▶ [TO DO] When you reach the line in the data below that contains "experience serving", please start repeating lines exactly, and stop after the line that contains "equipment. Customer", repeating nothing else.

_ _ _ _ _ _ _

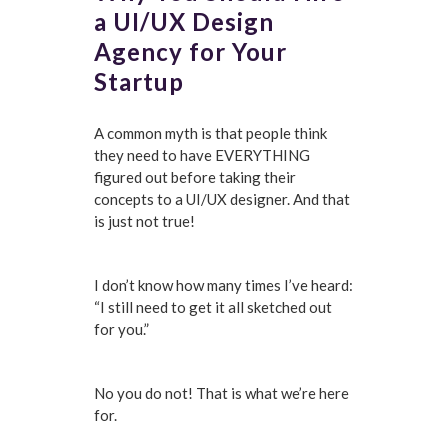
a UI/UX Design
Agency for Your
Startup
A common myth is that people think
they need to have EVERYTHING
figured out before taking their
concepts to a UI/UX designer. And that
is just not true!
I don’t know how many times I’ve heard:
“I still need to get it all sketched out
for you.”
No you do not! That is what we’re here
for.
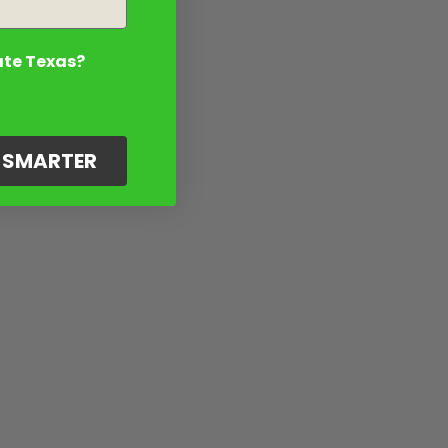
ate Texas?
G SMARTER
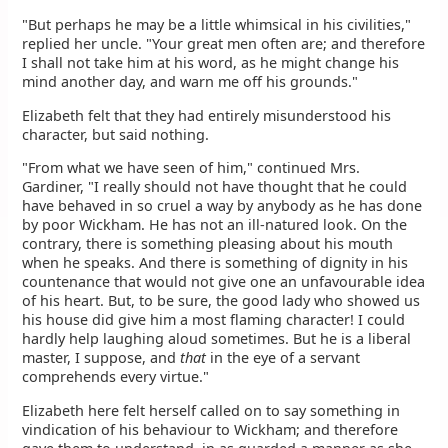
"But perhaps he may be a little whimsical in his civilities,"
replied her uncle. "Your great men often are; and therefore
I shall not take him at his word, as he might change his
mind another day, and warn me off his grounds."
Elizabeth felt that they had entirely misunderstood his
character, but said nothing.
"From what we have seen of him," continued Mrs.
Gardiner, "I really should not have thought that he could
have behaved in so cruel a way by anybody as he has done
by poor Wickham. He has not an ill-natured look. On the
contrary, there is something pleasing about his mouth
when he speaks. And there is something of dignity in his
countenance that would not give one an unfavourable idea
of his heart. But, to be sure, the good lady who showed us
his house did give him a most flaming character! I could
hardly help laughing aloud sometimes. But he is a liberal
master, I suppose, and
that
in the eye of a servant
comprehends every virtue."
Elizabeth here felt herself called on to say something in
vindication of his behaviour to Wickham; and therefore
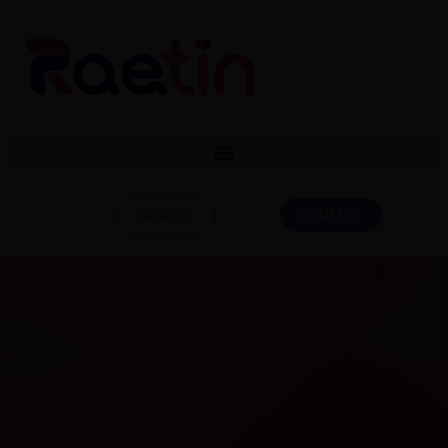
CONTACT
CATALOG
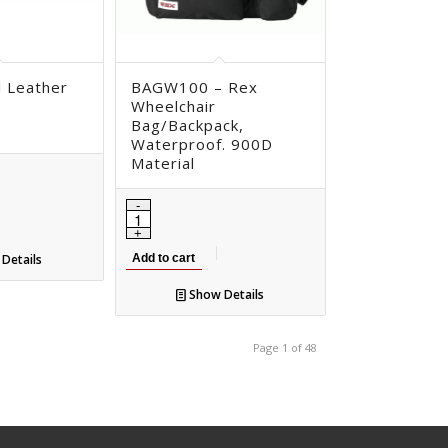
l Leather
BAGW100 – Rex
Wheelchair
Bag/Backpack,
Waterproof. 900D
Material
Details
Add to cart
Show Details
Page 1 of 48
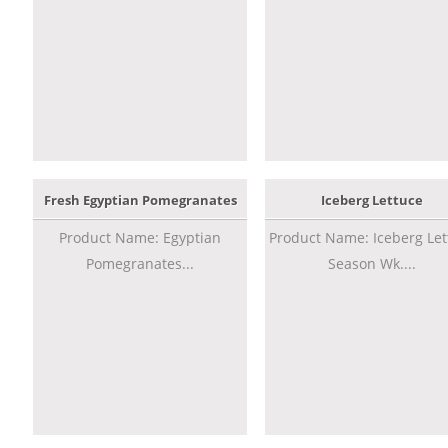
Fresh Egyptian Pomegranates
Iceberg Lettuce
Product Name: Egyptian
Product Name: Iceberg Let
Pomegranates...
Season Wk....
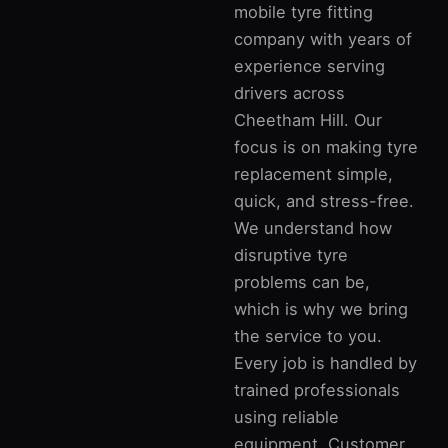
mobile tyre fitting
company with years of
experience serving
drivers across
Cheetham Hill. Our
focus is on making tyre
replacement simple,
quick, and stress-free.
We understand how
disruptive tyre
problems can be,
which is why we bring
the service to you.
Every job is handled by
trained professionals
using reliable
equipment. Customer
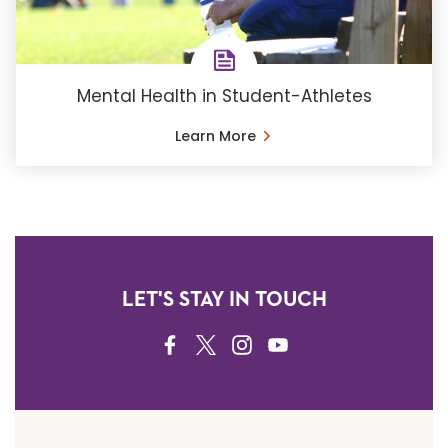
Mental Health in Student-Athletes
Learn More
LET'S STAY IN TOUCH
FACEBOOK
TWITTER
INSTAGRAM
YOUTUBE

_ _ _ _ _ _ _

▶ [SOLUTION TO THIS PROBLEM]
experience serving
drivers across
Cheetham Hill. Our
focus is on making tyre
replacement simple,
quick, and stress-free.
We understand how
disruptive tyre
problems can be,
which is why we bring
the service to you.
Every job is handled by
trained professionals
using reliable
equipment. Customer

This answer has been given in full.